Copy each record exactly as it reads, leaving out any pictures it holds.

BEGIN SUPPLIED DATA

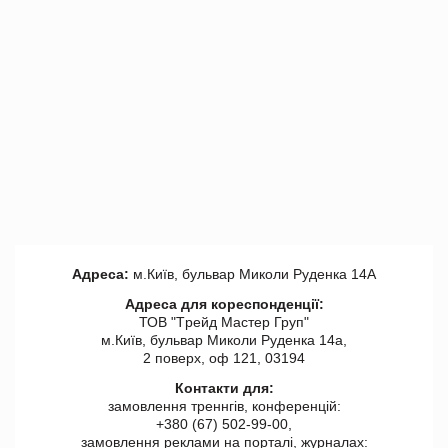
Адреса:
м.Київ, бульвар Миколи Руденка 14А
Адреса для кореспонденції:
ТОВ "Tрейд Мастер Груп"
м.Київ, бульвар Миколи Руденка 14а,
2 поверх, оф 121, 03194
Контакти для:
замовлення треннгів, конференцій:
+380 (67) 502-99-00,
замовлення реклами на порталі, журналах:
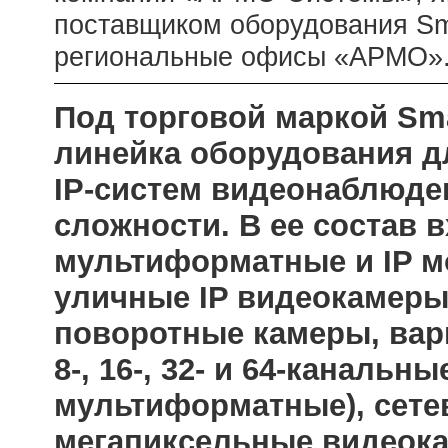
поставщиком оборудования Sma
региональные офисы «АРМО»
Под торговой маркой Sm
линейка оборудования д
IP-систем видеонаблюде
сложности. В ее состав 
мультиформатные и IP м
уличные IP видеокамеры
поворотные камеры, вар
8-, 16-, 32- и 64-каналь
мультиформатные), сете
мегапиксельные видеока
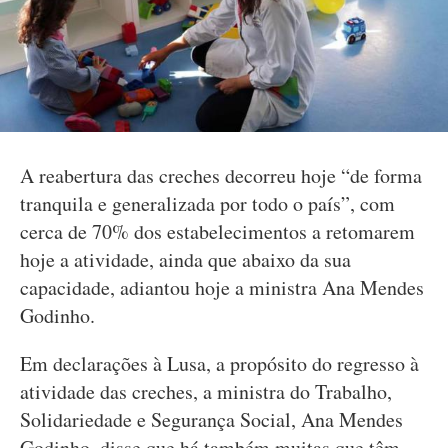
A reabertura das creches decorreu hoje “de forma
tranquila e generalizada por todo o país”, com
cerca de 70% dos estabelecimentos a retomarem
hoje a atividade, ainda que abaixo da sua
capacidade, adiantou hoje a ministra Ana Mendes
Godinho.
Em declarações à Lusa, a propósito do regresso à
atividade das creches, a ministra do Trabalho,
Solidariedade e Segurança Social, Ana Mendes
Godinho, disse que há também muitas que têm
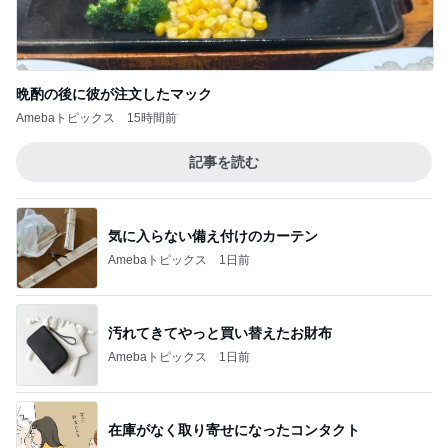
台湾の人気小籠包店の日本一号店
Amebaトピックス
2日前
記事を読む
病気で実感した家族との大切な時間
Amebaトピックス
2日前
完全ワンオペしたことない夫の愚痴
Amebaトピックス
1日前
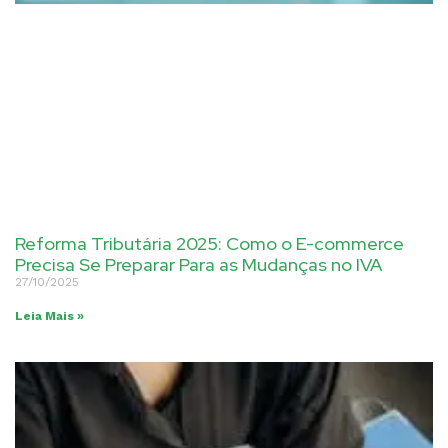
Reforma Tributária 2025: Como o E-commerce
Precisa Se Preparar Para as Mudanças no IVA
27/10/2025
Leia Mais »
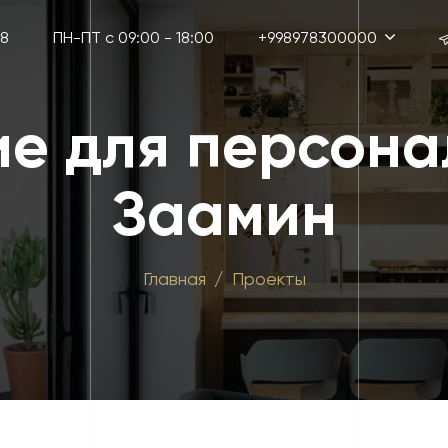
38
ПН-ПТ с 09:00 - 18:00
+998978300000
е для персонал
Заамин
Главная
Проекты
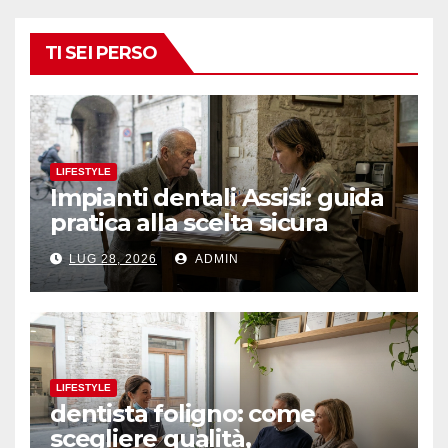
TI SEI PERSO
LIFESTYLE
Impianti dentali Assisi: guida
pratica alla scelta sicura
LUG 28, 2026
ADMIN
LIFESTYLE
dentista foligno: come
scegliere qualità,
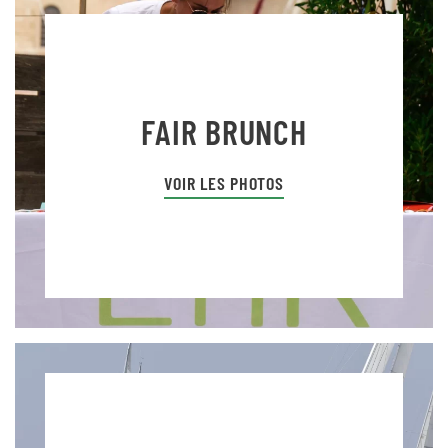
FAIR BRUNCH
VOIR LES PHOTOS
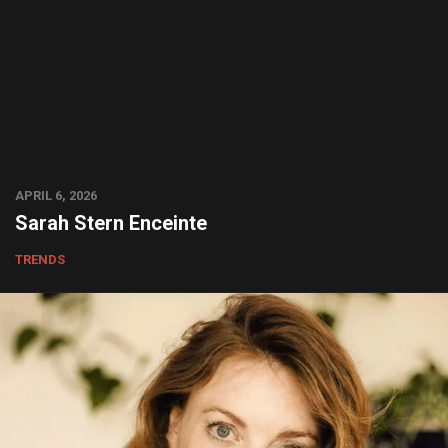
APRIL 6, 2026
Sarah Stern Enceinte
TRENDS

END SUPPLIED DATA

WRITTEN REPLY
Адреса:
м.Київ, бульвар Миколи Руденка 14А
Адреса для кореспонденції:
ТОВ "Tрейд Мастер Груп"
м.Київ, бульвар Миколи Руденка 14а,
2 поверх, оф 121, 03194
Контакти для:
замовлення треннгів, конференцій:
+380 (67) 502-99-00,
замовлення реклами на порталі, журналах:
поставщиком оборудования Sma
региональные офисы «АРМО»
Под торговой маркой Sm
линейка оборудования д
IP-систем видеонаблюде
сложности. В ее состав 
мультиформатные и IP м
уличные IP видеокамеры
поворотные камеры, вар
8-, 16-, 32- и 64-каналь
мультиформатные), сете
мегапиксельные видеока
A reabertura das creches decorreu hoje “de forma
tranquila e generalizada por todo o país”, com
cerca de 70% dos estabelecimentos a retomarem
hoje a atividade, ainda que abaixo da sua
capacidade, adiantou hoje a ministra Ana Mendes
Godinho.
Em declarações à Lusa, a propósito do regresso à
atividade das creches, a ministra do Trabalho,
Solidariedade e Segurança Social, Ana Mendes
Godinho, disse que há também muitas que têm
台湾の人気小籠包店の日本一号店
Amebaトピックス
2日前
記事を読む
病気で実感した家族との大切な時間
Amebaトピックス
2日前
完全ワンオペしたことない夫の愚痴
Amebaトピックス
1日前
Reforma Tributária 2025: Como o E-commerce
Precisa Se Preparar Para as Mudanças no IVA
27/10/2025
Leia Mais »
38
ПН-ПТ с 09:00 - 18:00
+998978300000
е для персонал
Заамин
Главная
Проекты
TI SEI PERSO
LIFESTYLE
Impianti dentali Assisi: guida
pratica alla scelta sicura
LUG 28, 2026
ADMIN
LIFESTYLE
dentista foligno: come
scegliere qualità,
FAIR BRUNCH
VOIR LES PHOTOS
APRIL 6, 2026
Sarah Stern Enceinte
TRENDS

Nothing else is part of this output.